We're gonna have to have a deportation level
that we haven't seen in this country
for a long time since Dwight Eisenhower actually.
Even though news of ICE arrests
and detentions are happening all the time,
it's about to get even bigger.
Congress recently allocated some $170 billion
towards immigration enforcement,
making it more heavily funded
than any other law enforcement agency
in the United States, including the FBI and the DEA.
While the Trump administration has framed ICE's actions
as removing criminals from our communities,
65% of people targeted by ICE have no criminal convictions
and 93% have no violent convictions.
What this looks like on the ground
is masked unidentified ICE agents
storming into restaurants and other businesses
and snatching people off the street,
even if they've never been involved in any crime at all.
Agents are even arresting people at courthouses
when they show up for their immigration court appointments.
Even green card holders have been targeted,
so it's not just undocumented criminal immigrants
who are being targeted, it's pretty much anybody
who has a vulnerable immigration status.
On paper, ICE's detention rate has soared to 140%
of the capacity of detention centers.
This has led to massive overcrowding,
unsanitary conditions, lack of medical care
and other issues within detention centers,
and it's only poised to get worse.
We are looking to set a goal of a minimum
of 3000 arrests for ICE every day,
and President Trump is gonna keep pushing
to get that number up higher.
In June, ICE agents arrested an average
of 1200 people a day.
That's nearly twice as many
as during the first 100
days of the second Trump administration.
[upbeat music]
There's very little anyone can do
to push back against ICE's enforcement actions,
but some people are trying.
Apps like ICE Block allow people to identify ICE agents,
where they are, what they look like
and even what their vehicles are,
but even that can come with consequences.
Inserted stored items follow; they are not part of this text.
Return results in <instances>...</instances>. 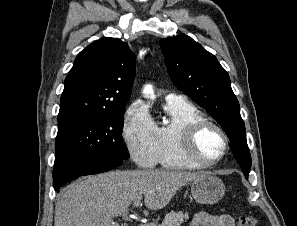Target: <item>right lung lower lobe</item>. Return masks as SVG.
<instances>
[{
	"mask_svg": "<svg viewBox=\"0 0 297 226\" xmlns=\"http://www.w3.org/2000/svg\"><path fill=\"white\" fill-rule=\"evenodd\" d=\"M122 164V160L105 155L87 154L55 161L53 168V186L59 188L80 176L106 172Z\"/></svg>",
	"mask_w": 297,
	"mask_h": 226,
	"instance_id": "1",
	"label": "right lung lower lobe"
}]
</instances>
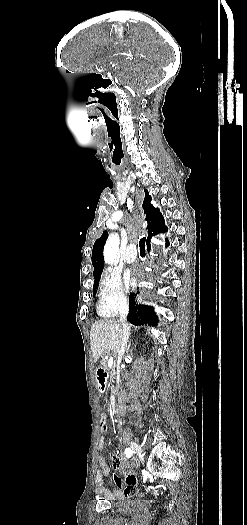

The Trump administration has threatened the developer
of ICE Block with prosecution,
and people have criticized the app
for endangering ICE agents.
The Trump administration has also equated
revealing ICE agents identities as illegal doxing.
We should just note that making an app like ICE Block
or publishing an ICE Agent's personal information
is according to legal experts
protected by the First Amendment.
[person shouting]
The disappearance of hundreds of thousands
or even millions of people is going to change American life,
regardless of your views on immigration.
This can happen in small ways from people you know
suddenly vanishing and big ways
to having fewer people in the American economy
and thus making it shrink.
No matter who you are, and no matter what you think
about immigration or ICE's tactics
or the second Trump administration,
mass deportations are going to have an impact on your life.